Looking more closely at the smoothed series, and the random component (labeled “Cyclical component” in Figure 3), we have an interesting result when we compute the Hurst exponents for the two series. The Hurst exponent for the smoothed (blue line) series is 0.835, while the Hurst exponent for the detrended random component (bottom pane) is 0.383. The first is in the range associated with “persistent” behavior, while the second is in the range associated with “anti-persistent” behavior. Let’s discuss the latter first.
Anti-persistence is evidence of mean reversion or what is also sometimes called “regression toward the mean.” Simply put, when temperatures spike in one direction, there is a strong probability that they will subsequently revert back toward a mean value. Ignoring all other factors, this property would suggest that the dramatic rise in the temperature anomaly for July should lead to subsequent declines back toward some underlying mean or stable value. I think this is probably more what Gordon or Kӓrner had in mind for the physical processes at work when they proposed treating global temperatures as a random walk. I.e.,shocks to the underlying central tendency of the climate system from processes such as volcanism, ENSO events, and similar climate variations create deviations from the central tendency which are followed by reversions back toward the mean or central tendency. Carvalho et. al (2007), using rather complicated procedures, recently laid claim to having first identified the existence of anti-persistence in global temperatures. We’ve identified it here in a much simpler, and more straightforward, fashion. (I’m not trying to take away from the usefulness or significance of their work. Their procedures demonstrate the spatial-temporal nature of anti-persistence in global temperatures, especially on decadal time periods. I think WUWT readers would find their Figure 10 especially interesting, for while they do not use the term, it demonstrates “the great climate shift” of 1976 rather dramatically.)
With respect to the smoothed series, the Hurst exponent of 0.835 indicates persistent behavior, i.e. if the series is trending upward, it will have a tendency continue trending upwards, and vice versa. But that is to be expected from the cyclical undulations we observe in the smoothed series. As to the possible physical processes involved in generating these cycles, after Anthony and I posted our paper, comments by Leif Svalgaard prompted me to perform a “superposed epoch analysis” (also known as a “Chree analysis”) on these cycles:
While Leif contends that the analysis should be performed on the raw data, in this case I would beg to differ. As shown in Figure 3, the raw data is dominated by the essentially random character of the monthly changes, completely obscuring the underlying cycles in the data that emerge when we filter out (detrend) the raw data. Arguably, what we have in the blue line in Figure 3 is a “signal” that has been extracted from the “noise” depicted in the bottom pane. Now as such, the “signal” may mean something, or it may not. That is where Figure 4 comes in to play. The peaks in the cycles depicted by the blue line in Figure 3 show a strong correspondence to maximums in the lunar nodal cycle (the “luni” part of our suggestion of a “lunisolar” influence on global temperature trends). They also show a strong correspondence in solar maxima associated with odd numbered solar cycles, especially beginning with solar cycle 17. Are these correspondences mere coincidence? Anthony and I think not. While each may play an independent role in modulating global temperatures, since the 1920’s the solar and lunar influences appear to have been roughly in phase to strongly influence temperature trends on a bidecadal time frame. In other words, Figure 4 may be revealing the physical processes at work in explaining the persistence revealed by the Hurst exponent for the blue line in Figure 3.

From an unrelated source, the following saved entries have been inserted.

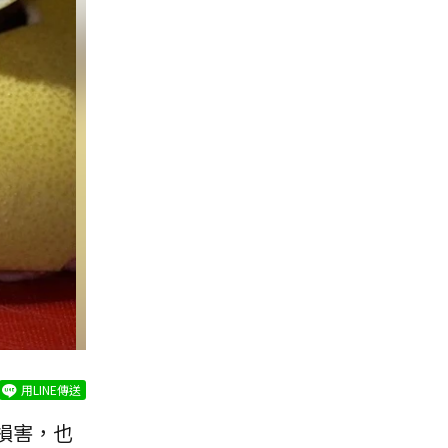
用LINE傳送
損害，也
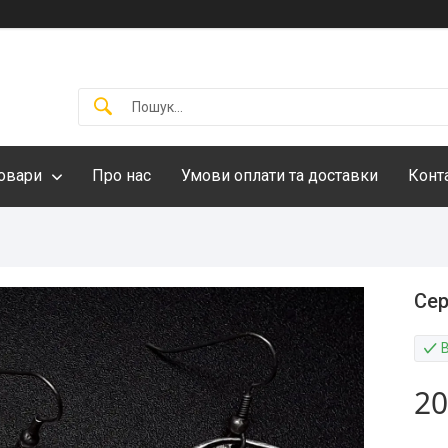
овари
Про нас
Умови оплати та доставки
Конт
Се
20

Taken together, the two Hurst exponents – one for the true “signal” in the series, and the other for the “noise” in the series – essentially offset each other, leaving us with a Hurst exponent for the unsmoothed, raw, seasonal difference of ~0.5, i.e., essentially a random walk. And so on a monthly basis, the global temperature anomalies we await anxiously are essentially unpredictable. However, if the cycles in the smoothed series can be plausibly related to physical processes, as Anthony and I believe, that gives us a clue as the “general direction” of the monthly anomalies over time.

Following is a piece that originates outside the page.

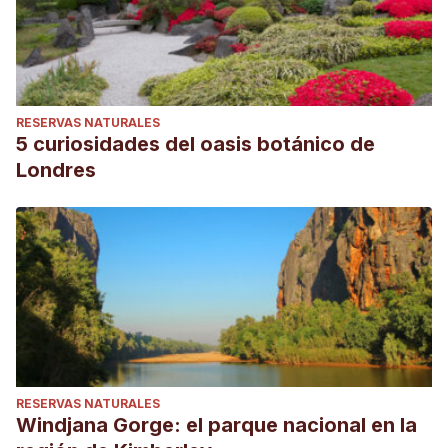
RESERVAS NATURALES
5 curiosidades del oasis botánico de
Londres
RESERVAS NATURALES
Windjana Gorge: el parque nacional en la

In our paper together, Anthony and I presented the following projection using a sinusoidal model based on the same cycles shown in the blue smooth in Figure 3:
The light purple line in Figure 5 is, essentially, a continuation, or projection, of the blue smooth in Figure 3. From this, we derived a projection for the HadCRUT3 anomaly (light blue in Figure 5) which has it essentially meandering between 0.3 and 0.5 for the foreseeable future (here, roughly, the next two decades).
But the monthly values will vary substantially around this basically flat trend, with individual monthly values saying little, if anything, about the long term direction of global temperature. In that sense, global temperature will be very much like a random walk.





Paul Vaughan,
Two notes: firstly, whilst I agree that a blanket rejection of smoothing is wrong, smoothing can have negative impacts on the analysis being performed. In particular, any Hurst-like analysis which is influenced by spectral power at different scales will clearly be affected by smoothing, which implicitly modifies spectral power at different scales. Anyone who uses smoothing prior to Hurst type analyses immediately raises questions of why it is needed, and should provide a clear justification as to how they prevent said smoothing from interfering with results (or how they have calibrated out the interference).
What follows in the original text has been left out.